According to an internal document, the council for the last 25 years has been home to "a large number" of mobsters, their pals or relatives--all carried on the payroll as delegates or officers. Among two dozen names listed in the document are those of several convicted rackets figures and two relatives of the late Chicago mob boss Anthony Accardo. Also named is James DiForti, a $94,000-a-year secretary treasurer of Chicago Heights Local 5, now awaiting trial on a murder charge in the fatal shooting of a juice loan deadbeat. Half a dozen of the district council's 21 locals, including two representing Chicago city workers, are alleged by the union's general executive board attorney, Robert Luskin, to operate under mob influence.

Luskin, a Washington attorney, was hired to oversee a cleanup of the union by its international establishment, headed by Arthur Coia. Running in the union's first rank-and-file election ever last fall, Coia trounced Caruso in the race for president.

Coia has had image problems of his own. He is a self-styled reformer whose critics have portrayed him as a chum of East Coast mobsters.

Caruso contends he is the victim of a political witch hunt and is resisting the proposed takeover and appointment of an outside trustee to reform the council. He and other district officials reportedly have set aside $100,000 as a legal defense fund to battle Luskin and his aides, including former FBI agent W. Douglas Gow, the union's inspector general, and former federal prosecutors Dwight Bostwick and Robert Thomas.

Caruso is paid about $220,000 a year as head of the district council and president of Local 1001. His father, the late Frank "Skids" Caruso, was described by police and federal investigators as the mob boss in Chinatown. An uncle, Fred Roti, is a former 1st Ward alderman convicted of corruption charges. Caruso's brother, Frank, is director of the Chicago District Council's pension fund, and a cousin, Leo Caruso, is president of Local 1006, whose members include city workers.

With battle lines drawn, an extended hearing on the Chicago takeover petition is scheduled to open Wednesday in the Midland Hotel before Peter Vaira, a Philadelphia lawyer in the role of hearing officer.

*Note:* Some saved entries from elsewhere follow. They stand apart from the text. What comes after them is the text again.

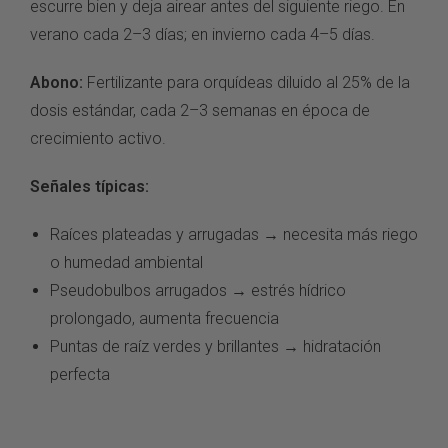
escurre bien y deja airear
antes del siguiente
riego. En
verano cada 2–3
días; en invierno cada
4–5 días.
Abono:
Fertilizante para orquídeas
diluido al 25% de la
dosis estándar, cada
2–3 semanas en época de
crecimiento activo.
Señales típicas:
Raíces
plateadas y arrugadas →
necesita más riego
o
humedad ambiental
Pseudobulbos arrugados →
estrés hídrico
prolongado,
aumenta frecuencia
Puntas
de raíz verdes y
brillantes → hidratación
perfecta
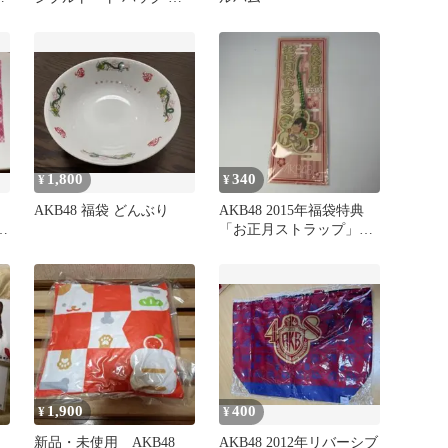
ちわ収納可 福袋
1,800
340
¥
¥
AKB48 福袋 どんぶり
AKB48 2015年福袋特典
イ
「お正月ストラップ」山
本彩（チームK）
1,900
400
¥
¥
新品・未使用 AKB48
AKB48 2012年リバーシブ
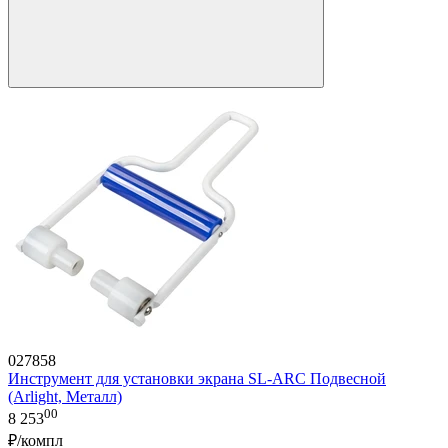
027858
Инструмент для установки экрана SL-ARC Подвесной
(Arlight, Металл)
00
8 253
₽/компл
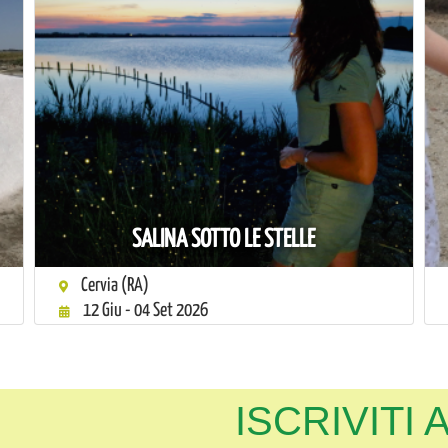
SALINA SOTTO LE STELLE
Cervia (RA)
12 Giu - 04 Set 2026
ISCRIVITI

The hearings, which could last nearly two weeks, are part of the 1995 agreement between the union and the Justice Department that gives the union first crack at cleaning its own house.

Sprinkled among the nearly two dozen witnesses on the international's side are former federal agents, police officers and unidentified turncoat mobsters. Aside from union officers and delegates, however, the process that allows both sides to question witnesses won't be open to the public.

The imposition of a trusteeship has proven to be a useful tool of organized labor in removing entrenched officials who are either corrupt, inept or unwilling to do right for the rank and file. Two other major labor organizations against which similar allegations have been made--the Teamsters Union and the Hotel, Restaurant and Bartenders Union--are under some form of oversight.